───── Information given

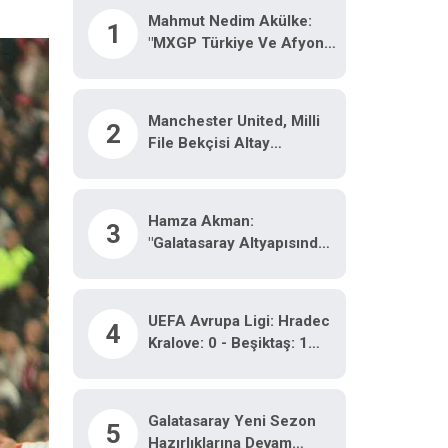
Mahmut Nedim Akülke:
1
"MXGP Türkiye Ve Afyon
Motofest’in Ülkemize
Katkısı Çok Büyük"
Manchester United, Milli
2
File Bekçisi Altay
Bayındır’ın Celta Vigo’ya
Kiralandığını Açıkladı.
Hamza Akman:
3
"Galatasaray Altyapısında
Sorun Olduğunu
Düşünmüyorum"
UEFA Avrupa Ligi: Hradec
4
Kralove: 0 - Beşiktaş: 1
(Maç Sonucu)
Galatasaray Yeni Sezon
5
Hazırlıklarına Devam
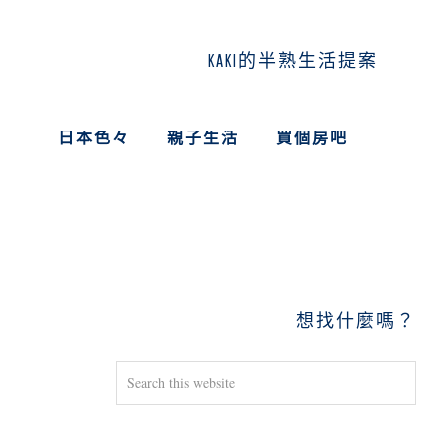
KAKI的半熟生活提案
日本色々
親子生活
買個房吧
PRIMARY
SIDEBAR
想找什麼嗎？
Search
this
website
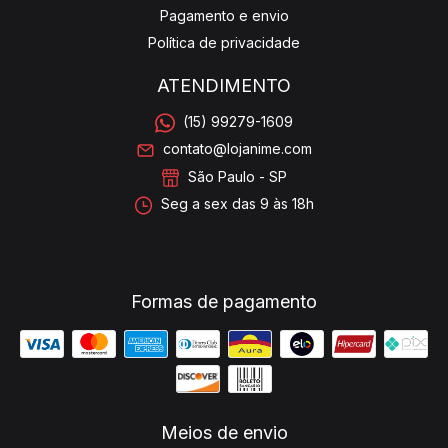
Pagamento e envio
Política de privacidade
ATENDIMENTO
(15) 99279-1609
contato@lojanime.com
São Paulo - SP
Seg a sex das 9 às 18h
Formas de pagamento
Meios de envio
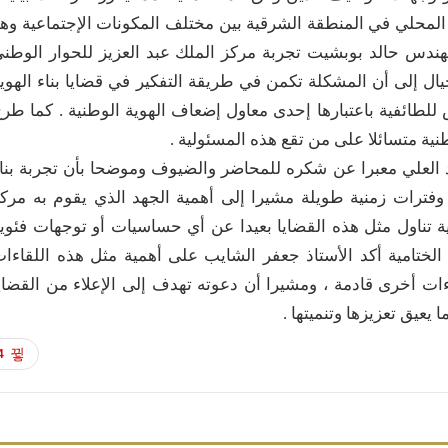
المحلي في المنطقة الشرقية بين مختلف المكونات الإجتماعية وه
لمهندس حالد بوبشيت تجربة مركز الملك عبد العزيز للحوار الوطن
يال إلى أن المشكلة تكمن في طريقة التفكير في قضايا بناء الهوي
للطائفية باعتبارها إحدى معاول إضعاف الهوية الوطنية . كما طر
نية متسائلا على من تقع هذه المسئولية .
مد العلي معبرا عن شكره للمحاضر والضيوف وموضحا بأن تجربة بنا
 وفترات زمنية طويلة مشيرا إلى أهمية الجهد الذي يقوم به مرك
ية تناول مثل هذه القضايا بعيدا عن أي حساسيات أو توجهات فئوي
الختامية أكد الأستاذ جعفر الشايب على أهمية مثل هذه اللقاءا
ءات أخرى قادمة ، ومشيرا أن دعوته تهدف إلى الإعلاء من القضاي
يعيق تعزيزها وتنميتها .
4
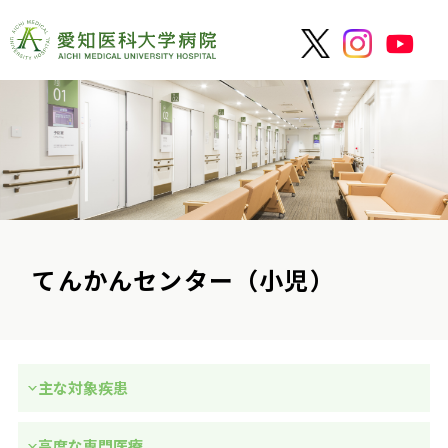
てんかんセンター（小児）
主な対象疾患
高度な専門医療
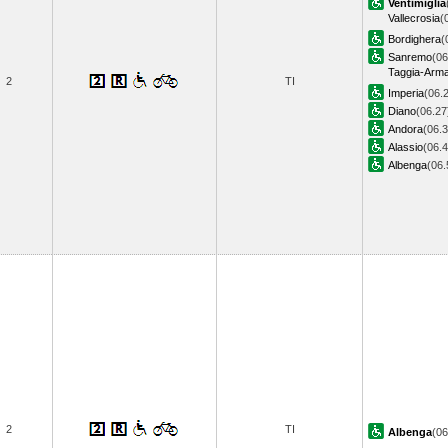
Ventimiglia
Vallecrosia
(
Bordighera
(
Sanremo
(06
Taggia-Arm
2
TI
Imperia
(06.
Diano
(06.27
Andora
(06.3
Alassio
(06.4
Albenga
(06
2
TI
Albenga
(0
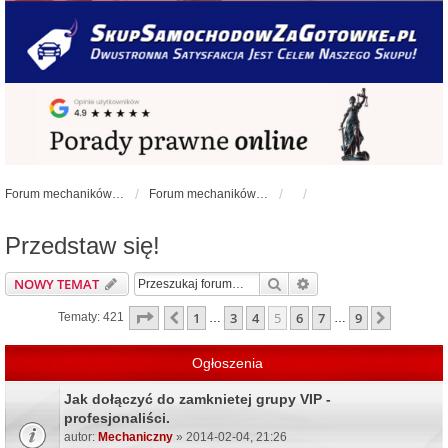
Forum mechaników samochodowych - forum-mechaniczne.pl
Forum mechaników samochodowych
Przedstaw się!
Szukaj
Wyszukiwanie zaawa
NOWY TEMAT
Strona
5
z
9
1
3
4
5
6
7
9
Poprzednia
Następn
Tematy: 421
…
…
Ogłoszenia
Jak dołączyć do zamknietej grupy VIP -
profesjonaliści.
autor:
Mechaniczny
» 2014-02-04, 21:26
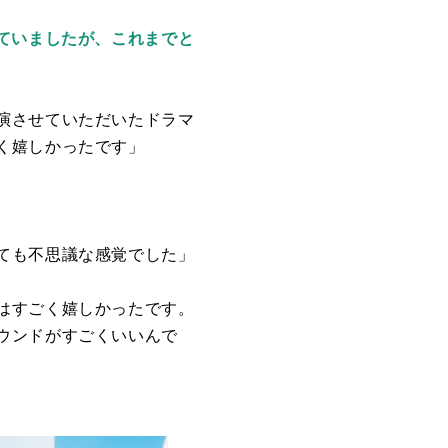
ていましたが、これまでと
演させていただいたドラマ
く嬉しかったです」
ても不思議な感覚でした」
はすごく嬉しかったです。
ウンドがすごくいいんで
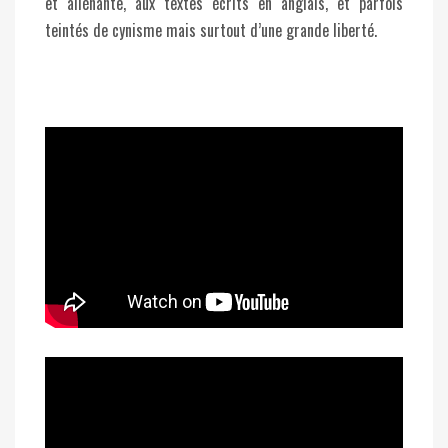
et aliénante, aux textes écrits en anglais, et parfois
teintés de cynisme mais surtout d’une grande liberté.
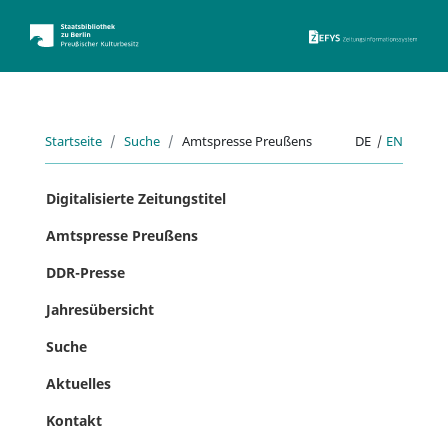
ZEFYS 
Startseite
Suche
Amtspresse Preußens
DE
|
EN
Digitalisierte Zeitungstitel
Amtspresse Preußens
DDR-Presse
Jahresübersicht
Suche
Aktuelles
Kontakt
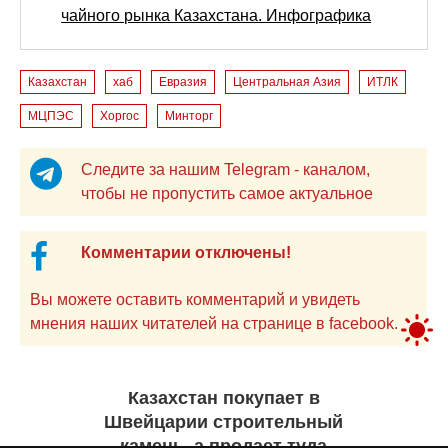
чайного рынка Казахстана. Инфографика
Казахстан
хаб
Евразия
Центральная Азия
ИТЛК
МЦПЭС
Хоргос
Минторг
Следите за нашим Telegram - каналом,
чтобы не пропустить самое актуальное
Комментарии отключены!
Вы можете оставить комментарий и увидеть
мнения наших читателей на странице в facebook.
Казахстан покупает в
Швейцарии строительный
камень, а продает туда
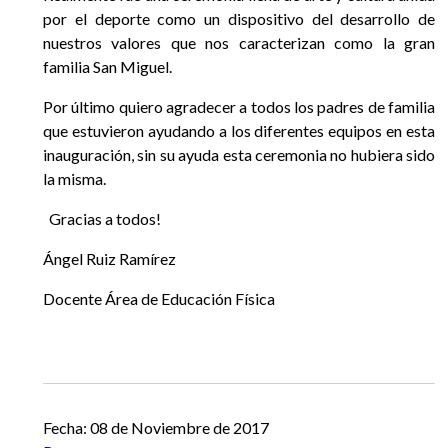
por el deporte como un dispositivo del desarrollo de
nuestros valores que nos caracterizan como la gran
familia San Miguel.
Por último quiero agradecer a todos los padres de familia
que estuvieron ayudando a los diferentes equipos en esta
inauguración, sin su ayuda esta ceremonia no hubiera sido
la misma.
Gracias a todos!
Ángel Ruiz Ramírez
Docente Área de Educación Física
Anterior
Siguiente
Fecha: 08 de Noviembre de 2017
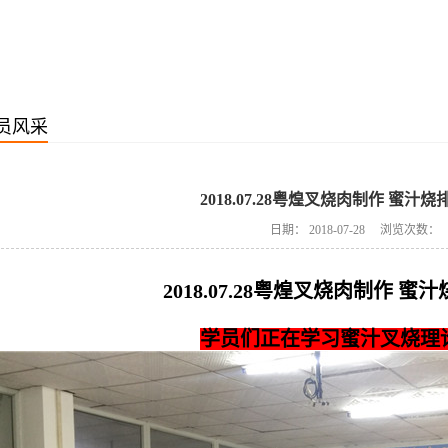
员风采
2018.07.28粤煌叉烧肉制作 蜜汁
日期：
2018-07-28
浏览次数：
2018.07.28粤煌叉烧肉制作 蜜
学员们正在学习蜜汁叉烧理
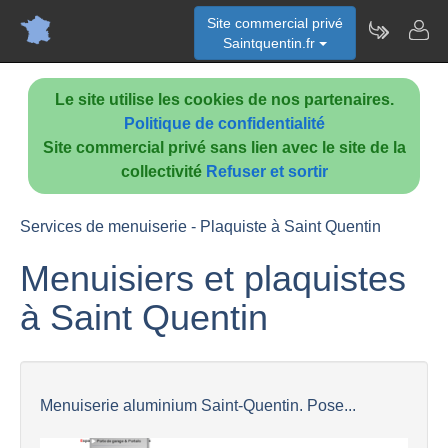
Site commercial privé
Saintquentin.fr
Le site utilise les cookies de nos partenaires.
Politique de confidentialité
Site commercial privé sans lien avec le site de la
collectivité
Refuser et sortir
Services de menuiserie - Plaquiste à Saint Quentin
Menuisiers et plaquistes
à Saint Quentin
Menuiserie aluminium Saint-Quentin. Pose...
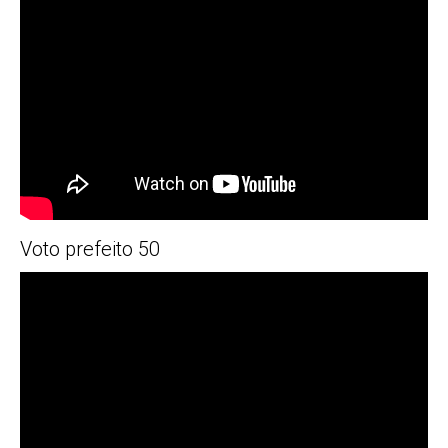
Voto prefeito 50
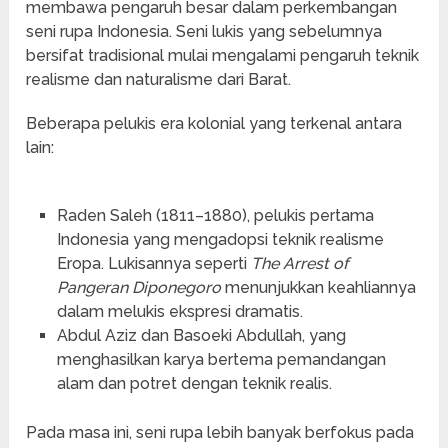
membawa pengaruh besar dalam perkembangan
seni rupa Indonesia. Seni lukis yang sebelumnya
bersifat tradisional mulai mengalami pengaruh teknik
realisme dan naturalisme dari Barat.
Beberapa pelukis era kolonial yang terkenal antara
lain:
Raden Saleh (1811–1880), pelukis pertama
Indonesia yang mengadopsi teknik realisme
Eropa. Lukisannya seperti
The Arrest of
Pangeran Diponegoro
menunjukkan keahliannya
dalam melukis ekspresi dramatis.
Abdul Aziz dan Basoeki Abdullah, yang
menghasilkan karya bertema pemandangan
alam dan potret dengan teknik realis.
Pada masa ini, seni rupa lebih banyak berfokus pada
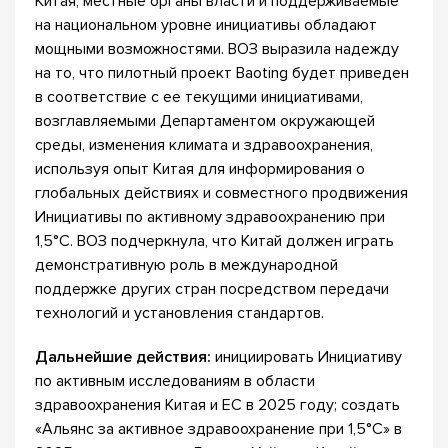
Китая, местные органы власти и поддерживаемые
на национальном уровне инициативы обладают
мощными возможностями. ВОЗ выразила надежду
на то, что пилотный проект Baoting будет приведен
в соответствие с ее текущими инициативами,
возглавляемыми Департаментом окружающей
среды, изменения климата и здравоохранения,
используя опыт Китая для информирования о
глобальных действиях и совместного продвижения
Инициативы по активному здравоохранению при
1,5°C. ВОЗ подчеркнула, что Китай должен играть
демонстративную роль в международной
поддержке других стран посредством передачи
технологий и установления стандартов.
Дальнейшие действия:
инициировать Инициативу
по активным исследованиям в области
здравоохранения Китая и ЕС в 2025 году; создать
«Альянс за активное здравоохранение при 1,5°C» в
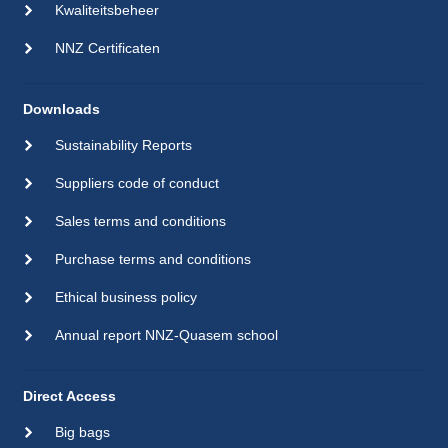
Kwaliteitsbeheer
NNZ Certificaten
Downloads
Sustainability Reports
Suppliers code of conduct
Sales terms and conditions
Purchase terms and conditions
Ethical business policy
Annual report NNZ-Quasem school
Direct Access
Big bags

──────────

◆ Work instruction: Write out the data word for word. Any picture is to be skipped.

◆ Reply to the task:
Mahmut Nedim Akülke:
1
"MXGP Türkiye Ve Afyon
Motofest’in Ülkemize
Katkısı Çok Büyük"
Manchester United, Milli
2
File Bekçisi Altay
Bayındır’ın Celta Vigo’ya
Kiralandığını Açıkladı.
Hamza Akman:
3
"Galatasaray Altyapısında
Sorun Olduğunu
Düşünmüyorum"
UEFA Avrupa Ligi: Hradec
4
Kralove: 0 - Beşiktaş: 1
(Maç Sonucu)
Galatasaray Yeni Sezon
5
Hazırlıklarına Devam
KAKI的半熟生活提案
日本色々
親子生活
買個房吧
PRIMARY
SIDEBAR
想找什麼嗎？
Search
this
website
Pagamento e envio
Política de privacidade
ATENDIMENTO
(15) 99279-1609
contato@lojanime.com
São Paulo - SP
Seg a sex das 9 às 18h
Formas de pagamento
Meios de envio
المحلي في المنطقة الشرقية بين مختلف المكونات الإجتماعية وه
لمهندس حالد بوبشيت تجربة مركز الملك عبد العزيز للحوار الوطن
يال إلى أن المشكلة تكمن في طريقة التفكير في قضايا بناء الهوي
للطائفية باعتبارها إحدى معاول إضعاف الهوية الوطنية . كما طر
نية متسائلا على من تقع هذه المسئولية .
مد العلي معبرا عن شكره للمحاضر والضيوف وموضحا بأن تجربة بنا
 وفترات زمنية طويلة مشيرا إلى أهمية الجهد الذي يقوم به مرك
ية تناول مثل هذه القضايا بعيدا عن أي حساسيات أو توجهات فئوي
الختامية أكد الأستاذ جعفر الشايب على أهمية مثل هذه اللقاءا
ءات أخرى قادمة ، ومشيرا أن دعوته تهدف إلى الإعلاء من القضاي
يعيق تعزيزها وتنميتها .
4
てんかんセンター（小児）
主な対象疾患
高度な専門医療
Ventimiglia
Vallecrosia
(
Bordighera
(
Sanremo
(06
Taggia-Arm
2
TI
Imperia
(06.
Diano
(06.27
Andora
(06.3
Alassio
(06.4
Albenga
(06
2
TI
Albenga
(0
Forum mechaników samochodowych - forum-mechaniczne.pl
Forum mechaników samochodowych
Przedstaw się!
Szukaj
Wyszukiwanie zaawa
NOWY TEMAT
Strona
5
z
9
1
3
4
5
6
7
9
Poprzednia
Następn
Tematy: 421
…
…
Ogłoszenia
Jak dołączyć do zamknietej grupy VIP -
profesjonaliści.
autor:
Mechaniczny
» 2014-02-04, 21:26
ていましたが、これまでと
演させていただいたドラマ
く嬉しかったです」
ても不思議な感覚でした」
はすごく嬉しかったです。
ウンドがすごくいいんで
et aliénante, aux textes écrits en anglais, et parfois
teintés de cynisme mais surtout d’une grande liberté.
ZEFYS 
Startseite
Suche
Amtspresse Preußens
DE
|
EN
Digitalisierte Zeitungstitel
Amtspresse Preußens
DDR-Presse
Jahresübersicht
Suche
Aktuelles
Kontakt
чайного рынка Казахстана. Инфографика
Казахстан
хаб
Евразия
Центральная Азия
ИТЛК
МЦПЭС
Хоргос
Минторг
Следите за нашим Telegram - каналом,
чтобы не пропустить самое актуальное
Комментарии отключены!
Вы можете оставить комментарий и увидеть
мнения наших читателей на странице в facebook.
Казахстан покупает в
Швейцарии строительный
камень, а продает туда
por el deporte como un dispositivo del desarrollo de
nuestros valores que nos caracterizan como la gran
familia San Miguel.
Por último quiero agradecer a todos los padres de familia
que estuvieron ayudando a los diferentes equipos en esta
inauguración, sin su ayuda esta ceremonia no hubiera sido
la misma.
Gracias a todos!
Ángel Ruiz Ramírez
Docente Área de Educación Física
Anterior
Siguiente
Fecha: 08 de Noviembre de 2017
员风采
2018.07.28粤煌叉烧肉制作 蜜汁
日期：
2018-07-28
浏览次数：
2018.07.28粤煌叉烧肉制作 蜜
学员们正在学习蜜汁叉烧理
Site commercial privé
Saintquentin.fr
Le site utilise les cookies de nos partenaires.
Politique de confidentialité
Site commercial privé sans lien avec le site de la
collectivité
Refuser et sortir
Services de menuiserie - Plaquiste à Saint Quentin
Menuisiers et plaquistes
à Saint Quentin
Menuiserie aluminium Saint-Quentin. Pose...
Voto prefeito 50
membawa pengaruh besar dalam perkembangan
seni rupa Indonesia. Seni lukis yang sebelumnya
bersifat tradisional mulai mengalami pengaruh teknik
realisme dan naturalisme dari Barat.
Beberapa pelukis era kolonial yang terkenal antara
lain:
Raden Saleh (1811–1880), pelukis pertama
Indonesia yang mengadopsi teknik realisme
Eropa. Lukisannya seperti
The Arrest of
Pangeran Diponegoro
menunjukkan keahliannya
dalam melukis ekspresi dramatis.
Abdul Aziz dan Basoeki Abdullah, yang
menghasilkan karya bertema pemandangan
alam dan potret dengan teknik realis.
Pada masa ini, seni rupa lebih banyak berfokus pada
Китая, местные органы власти и поддерживаемые
на национальном уровне инициативы обладают
мощными возможностями. ВОЗ выразила надежду
на то, что пилотный проект Baoting будет приведен
в соответствие с ее текущими инициативами,
возглавляемыми Департаментом окружающей
среды, изменения климата и здравоохранения,
используя опыт Китая для информирования о
глобальных действиях и совместного продвижения
Инициативы по активному здравоохранению при
1,5°C. ВОЗ подчеркнула, что Китай должен играть
демонстративную роль в международной
поддержке других стран посредством передачи
технологий и установления стандартов.
Дальнейшие действия:
инициировать Инициативу
по активным исследованиям в области
здравоохранения Китая и ЕС в 2025 году; создать
«Альянс за активное здравоохранение при 1,5°C» в
Kwaliteitsbeheer
NNZ Certificaten
Downloads
Sustainability Reports
Suppliers code of conduct
Sales terms and conditions
Purchase terms and conditions
Ethical business policy
Annual report NNZ-Quasem school
Direct Access
Big bags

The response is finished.